Saved data entries
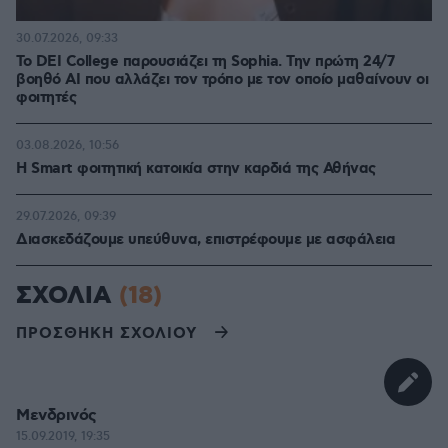
30.07.2026, 09:33
Το DEI College παρουσιάζει τη Sophia. Την πρώτη 24/7
βοηθό AI που αλλάζει τον τρόπο με τον οποίο μαθαίνουν οι
φοιτητές
03.08.2026, 10:56
Η Smart φοιτητική κατοικία στην καρδιά της Αθήνας
29.07.2026, 09:39
Διασκεδάζουμε υπεύθυνα, επιστρέφουμε με ασφάλεια
ΣΧΟΛΙΑ
(18)
ΠΡΟΣΘΗΚΗ ΣΧΟΛΙΟΥ
Μενδρινός
15.09.2019, 19:35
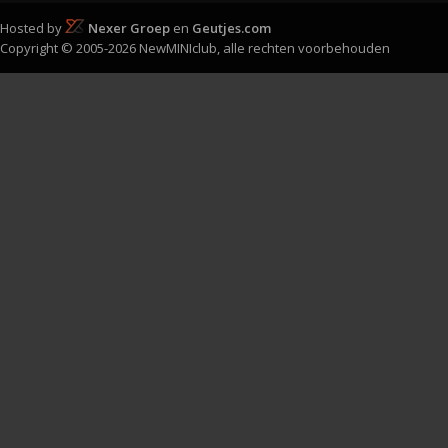
Hosted by
Nexer Groep
en
Geutjes.com
Copyright © 2005-2026 NewMINIclub, alle rechten voorbehouden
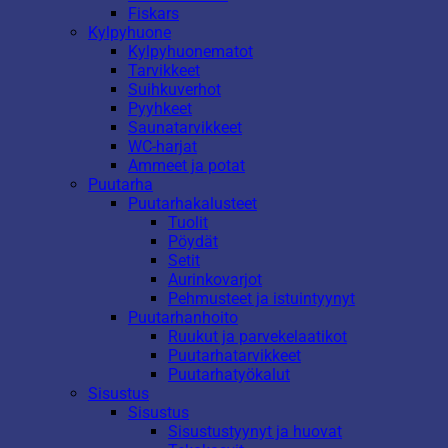
Fiskars
Kylpyhuone
Kylpyhuonematot
Tarvikkeet
Suihkuverhot
Pyyhkeet
Saunatarvikkeet
WC-harjat
Ammeet ja potat
Puutarha
Puutarhakalusteet
Tuolit
Pöydät
Setit
Aurinkovarjot
Pehmusteet ja istuintyynyt
Puutarhanhoito
Ruukut ja parvekelaatikot
Puutarhatarvikkeet
Puutarhatyökalut
Sisustus
Sisustus
Sisustustyynyt ja huovat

WORK TASK:
The copy should start at the line that contains "ΠΡΟΣΘΗΚΗ ΣΧΟΛΙΟΥ", end at the last line of the entries above, and match each line exactly, with pictures dropped.

SOLUTION:
ΠΡΟΣΘΗΚΗ ΣΧΟΛΙΟΥ
Μενδρινός
15.09.2019, 19:35
Hosted by
Nexer Groep
en
Geutjes.com
Copyright © 2005-2026 NewMINIclub, alle rechten voorbehouden
Fiskars
Kylpyhuone
Kylpyhuonematot
Tarvikkeet
Suihkuverhot
Pyyhkeet
Saunatarvikkeet
WC-harjat
Ammeet ja potat
Puutarha
Puutarhakalusteet
Tuolit
Pöydät
Setit
Aurinkovarjot
Pehmusteet ja istuintyynyt
Puutarhanhoito
Ruukut ja parvekelaatikot
Puutarhatarvikkeet
Puutarhatyökalut
Sisustus
Sisustus
Sisustustyynyt ja huovat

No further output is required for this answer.